Listed records section start

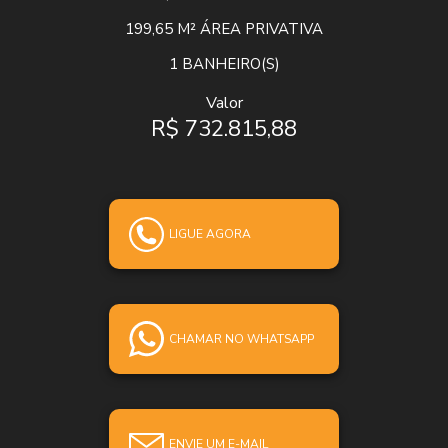
199,65 M²
ÁREA PRIVATIVA
1
BANHEIRO(S)
Valor
R$ 732.815,88
LIGUE AGORA
CHAMAR NO WHATSAPP
ENVIE UM E-MAIL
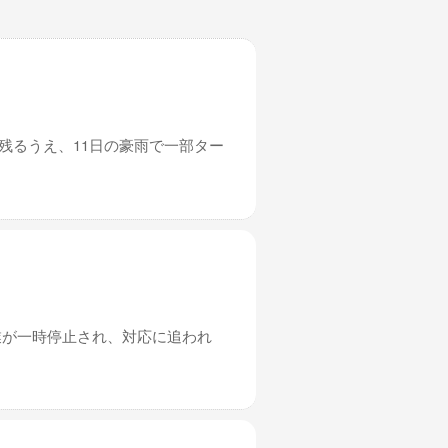
残るうえ、11日の豪雨で一部ター
業が一時停止され、対応に追われ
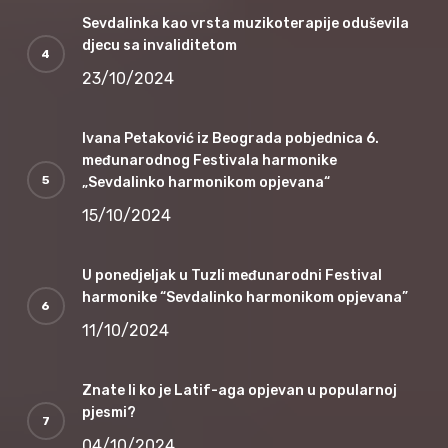
Sevdalinka kao vrsta muzikoterapije oduševila
djecu sa invaliditetom
23/10/2024
Ivana Petaković iz Beograda pobjednica 6.
međunarodnog Festivala harmonike
„Sevdalinko harmonikom opjevana“
15/10/2024
U ponedjeljak u Tuzli međunarodni Festival
harmonike “Sevdalinko harmonikom opjevana”
11/10/2024
Znate li ko je Latif-aga opjevan u popularnoj
pjesmi?
04/10/2024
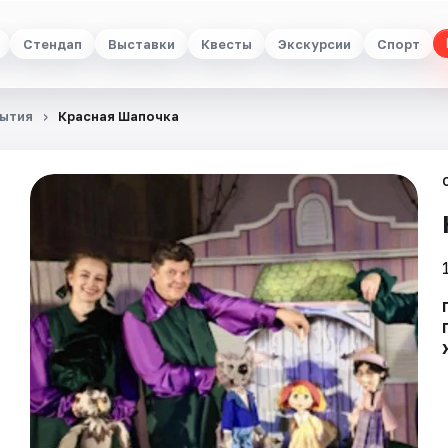
Стендап
Выставки
Квесты
Экскурсии
Спорт
ытия
Красная Шапочка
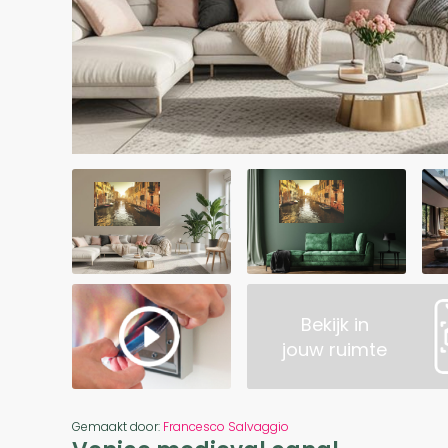
Bekijk in
jouw ruimte
Gemaakt door:
Francesco Salvaggio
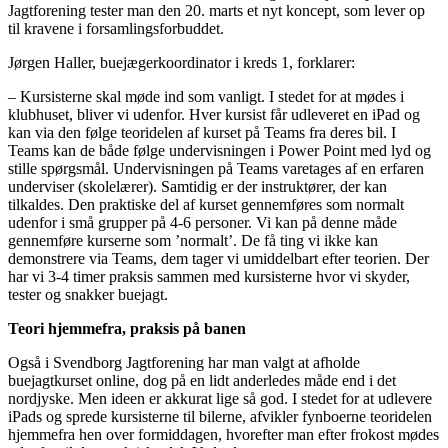
Jagtforening tester man den 20. marts et nyt koncept, som lever op
til kravene i forsamlingsforbuddet.
Jørgen Haller, buejægerkoordinator i kreds 1, forklarer:
– Kursisterne skal møde ind som vanligt. I stedet for at mødes i
klubhuset, bliver vi udenfor. Hver kursist får udleveret en iPad og
kan via den følge teoridelen af kurset på Teams fra deres bil. I
Teams kan de både følge undervisningen i Power Point med lyd og
stille spørgsmål. Undervisningen på Teams varetages af en erfaren
underviser (skolelærer). Samtidig er der instruktører, der kan
tilkaldes. Den praktiske del af kurset gennemføres som normalt
udenfor i små grupper på 4-6 personer. Vi kan på denne måde
gennemføre kurserne som ’normalt’. De få ting vi ikke kan
demonstrere via Teams, dem tager vi umiddelbart efter teorien. Der
har vi 3-4 timer praksis sammen med kursisterne hvor vi skyder,
tester og snakker buejagt.
Teori hjemmefra, praksis på banen
Også i Svendborg Jagtforening har man valgt at afholde
buejagtkurset online, dog på en lidt anderledes måde end i det
nordjyske. Men ideen er akkurat lige så god. I stedet for at udlevere
iPads og sprede kursisterne til bilerne, afvikler fynboerne teoridelen
hjemmefra hen over formiddagen, hvorefter man efter frokost mødes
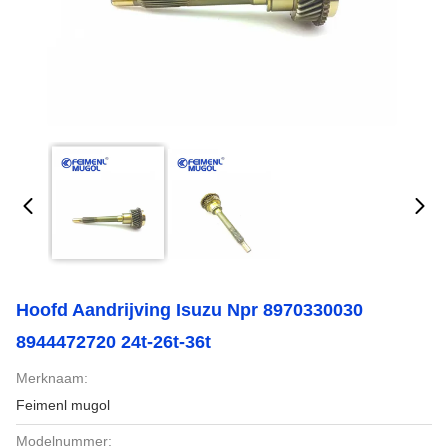
Hoofd Aandrijving Isuzu Npr 8970330030
8944472720 24t-26t-36t
Merknaam:
Feimenl mugol
Modelnummer:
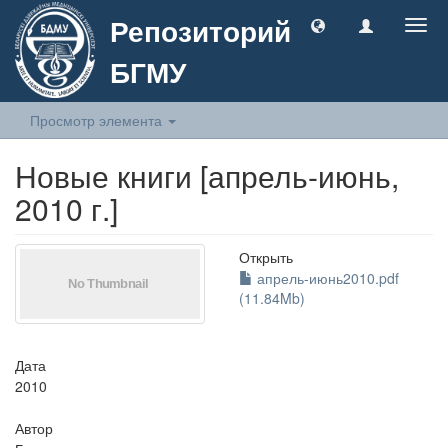
Репозиторий
Togg
navig
БГМУ
Просмотр элемента
Новые книги [апрель-июнь,
2010 г.]
Открыть
апрель-июнь2010.pdf
(11.84Mb)
Дата
2010
Автор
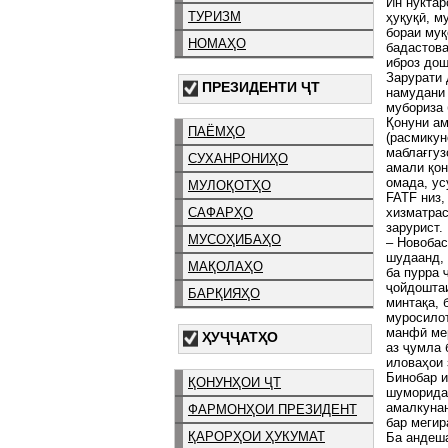
Ин нуктар
ТУРИЗМ
ҳуқуқӣ, м
бораи муқ
НОМАҲО
бадастова
иброз дош
Зарурати 
ПРЕЗИДЕНТИ ҶТ
намудани 
мубориза 
Қонуни ам
ПАЁМҲО
(расмикун
маблағгуз
СУХАНРОНИҲО
амали қон
омада, ус
МУЛОҚОТҲО
FATF низ,
хизматрас
САФАРҲО
зарурист.
МУСОҲИБАҲО
– Новобас
шудаанд, 
МАҚОЛАҲО
ба пурра 
ҷойдоштаи
БАРҚИЯҲО
минтақа, 
муросилот
манфӣ мер
ҲУҶҶАТҲО
аз ҷумла 
иловаҳои 
Бинобар и
ҚОНУНҲОИ ҶТ
шуморида 
амалкунан
ФАРМОНҲОИ ПРЕЗИДЕНТ
бар мегир
ҚАРОРҲОИ ҲУКУМАТ
Ба андеша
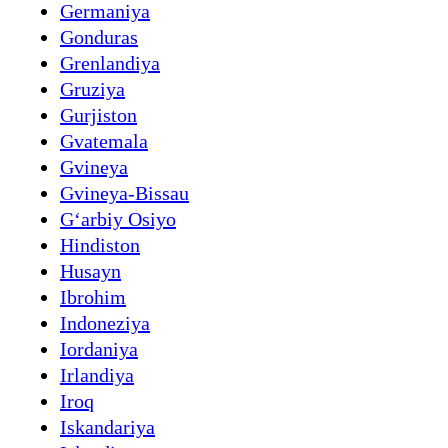
Germaniya
Gonduras
Grenlandiya
Gruziya
Gurjiston
Gvatemala
Gvineya
Gvineya-Bissau
Gʻarbiy Osiyo
Hindiston
Husayn
Ibrohim
Indoneziya
Iordaniya
Irlandiya
Iroq
Iskandariya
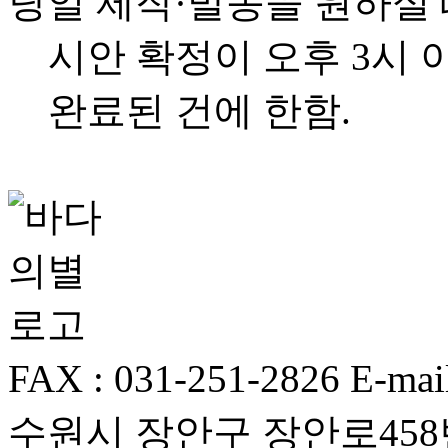
당일 제작·발송을 원하실
시안 확정이 오후 3시 
완료된 건에 한함.
FAX : 031-251-2826
E-mai
수원시 장안구 장안로458번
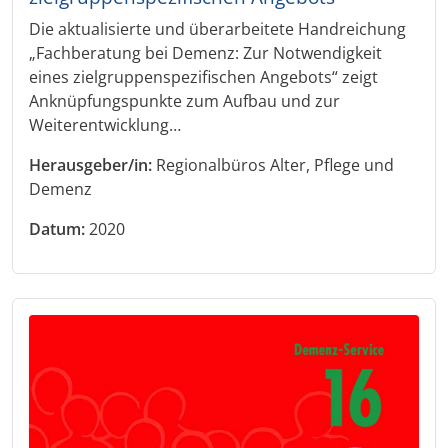
Die aktualisierte und überarbeitete Handreichung
„Fachberatung bei Demenz: Zur Notwendigkeit
eines zielgruppenspezifischen Angebots“ zeigt
Anknüpfungspunkte zum Aufbau und zur
Weiterentwicklung…
Herausgeber/in:
Regionalbüros Alter, Pflege und
Demenz
Datum:
2020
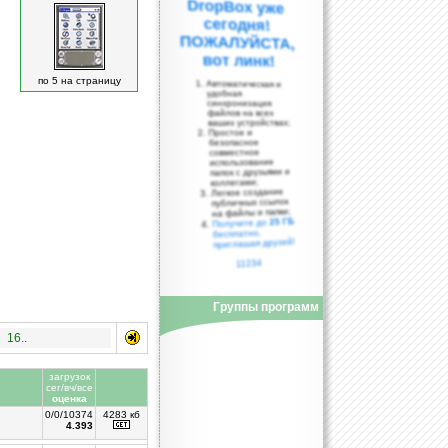
вот линк!
по 5 на страницу
Автоматическая и
удобная
синхронизация
файлов на всех
ваших устройствах;
Простое и
безопасное
совместное
использование
папок с друзьями и
коллегами;
Легкое создание
публичных ссылок
на файлы и папки;
25 ГБ
Получите до
бесплатно,
приглашая друзей!
11234
Группы программ
16..
загрузок
сег/вч/все
оценка
0/0/10374
4283 кб
4.393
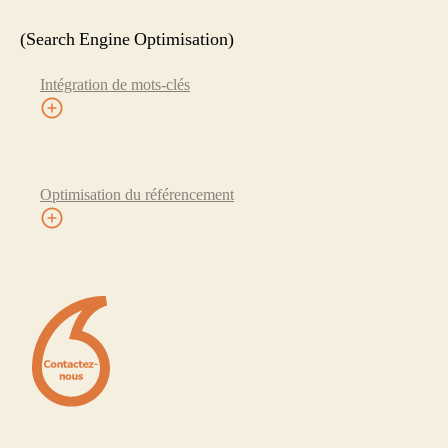
(Search Engine Optimisation)
Intégration de mots-clés
Optimisation du référencement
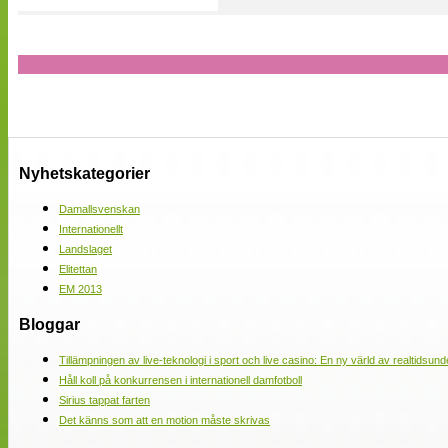
Nyhetskategorier
Damallsvenskan
Internationellt
Landslaget
Elitettan
EM 2013
Bloggar
Tillämpningen av live-teknologi i sport och live casino: En ny värld av realtidsund
Håll koll på konkurrensen i internationell damfotboll
Sirius tappat farten
Det känns som att en motion måste skrivas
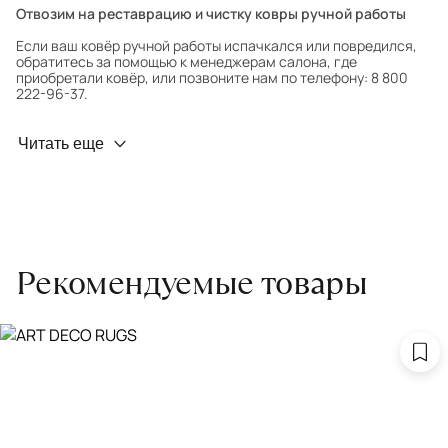
Отвозим на реставрацию и чистку ковры ручной работы
Если ваш ковёр ручной работы испачкался или повредился,
обратитесь за помощью к менеджерам салона, где
приобретали ковёр, или позвоните нам по телефону: 8 800
222-96-37.
Профилактика износа
Читать еще
Чтобы ковёр меньше изнашивался и выцветал, раз в полгода
его следует поворачивать на 180° для равномерного
распределения нагрузки. Мы возьмём эту работу на себя.
Проводим оценку ковров для страховки
Обратитесь в салон, где приобретали ковёр, договоритесь о
Рекомендуемые товары
заборе ковра экспертом либо привозите его в салон.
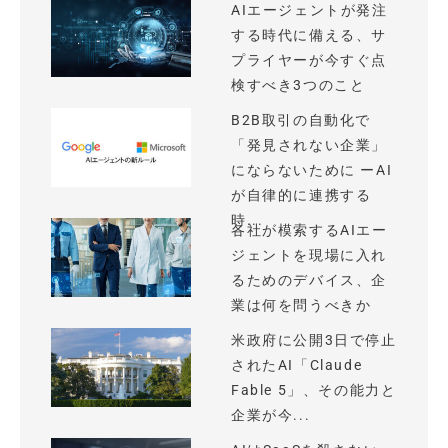
AIエージェントが発注
する時代に備える、サ
プライヤーが今すぐ点
検すべき3つのこと
B2B取引の自動化で
「発見されない企業」
にならないために ーAI
が自律的に連携する
時...
各社が模索するAIエー
ジェントを現場に入れ
るためのデバイス、企
業は何を問うべきか
米政府に公開3日で停止
されたAI「Claude
Fable 5」、その能力と
企業が今...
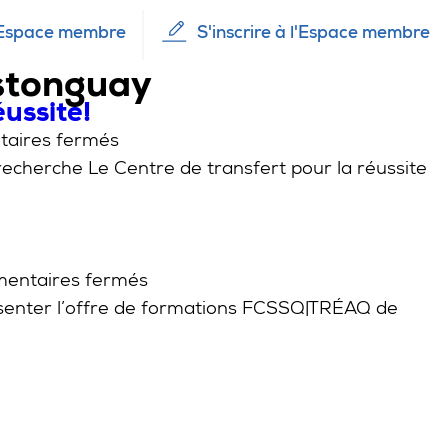
Espace membre
S'inscrire à l'Espace membre
astonguay
ussite!
sur
aires fermés
Publication
recherche Le Centre de transfert pour la réussite
du
CTREQ
:
Coup
sur
entaires fermés
de
Lancement
résenter l’offre de formations FCSSQ|TRÉAQ de
pouce
des
à
formations
la
2024-
réussite!
2025!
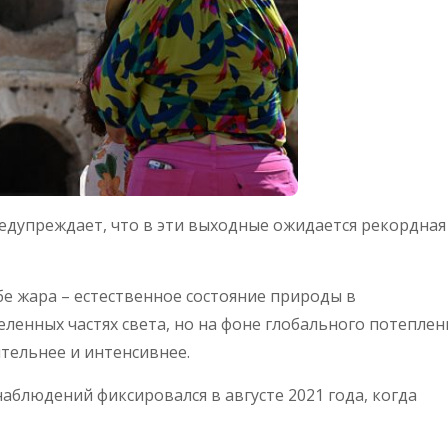
едупреждает, что в эти выходные ожидается рекордная
бе жара – естественное состояние природы в
ленных частях света, но на фоне глобального потеплен
тельнее и интенсивнее.
наблюдений фиксировался в августе 2021 года, когда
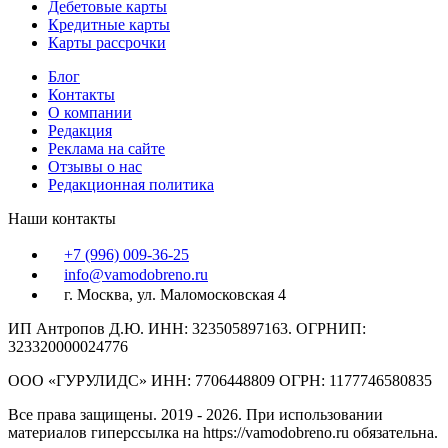
Дебетовые карты
Кредитные карты
Карты рассрочки
Блог
Контакты
О компании
Редакция
Реклама на сайте
Отзывы о нас
Редакционная политика
Наши контакты
+7 (996) 009-36-25
info@vamodobreno.ru
г. Москва, ул. Маломосковская 4
ИП Антропов Д.Ю. ИНН: 323505897163. ОГРНИП:
323320000024776
ООО «ГУРУЛИДС» ИНН: 7706448809 ОГРН: 1177746580835
Все права защищены. 2019 - 2026. При использовании
материалов гиперссылка на https://vamodobreno.ru обязательна.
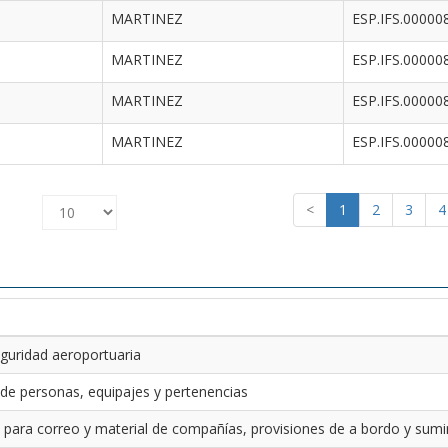
MARTINEZ
ESP.IFS.00000
MARTINEZ
ESP.IFS.00000
MARTINEZ
ESP.IFS.00000
MARTINEZ
ESP.IFS.00000
<
1
2
3
4
guridad aeroportuaria
 de personas, equipajes y pertenencias
 para correo y material de compañías, provisiones de a bordo y sumin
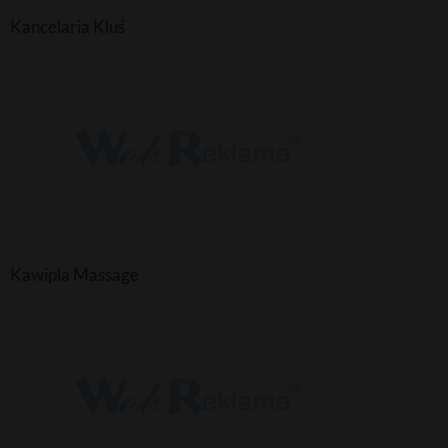
Kancelaria Kluś
Kawipla Massage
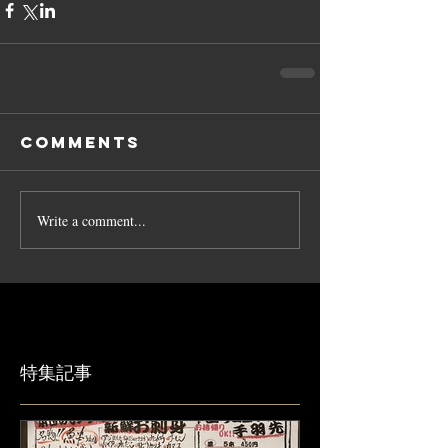
Comments
Write a comment...
特集記事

Listed records section end

__Task to carry out__: For each line in the data that holds the word "normalt", copy the line.

__Answer for the task__:
tilkaldes. Den praktiske del af kurset gennemføres som normalt
gennemføre kurserne som ’normalt’. De få ting vi ikke kan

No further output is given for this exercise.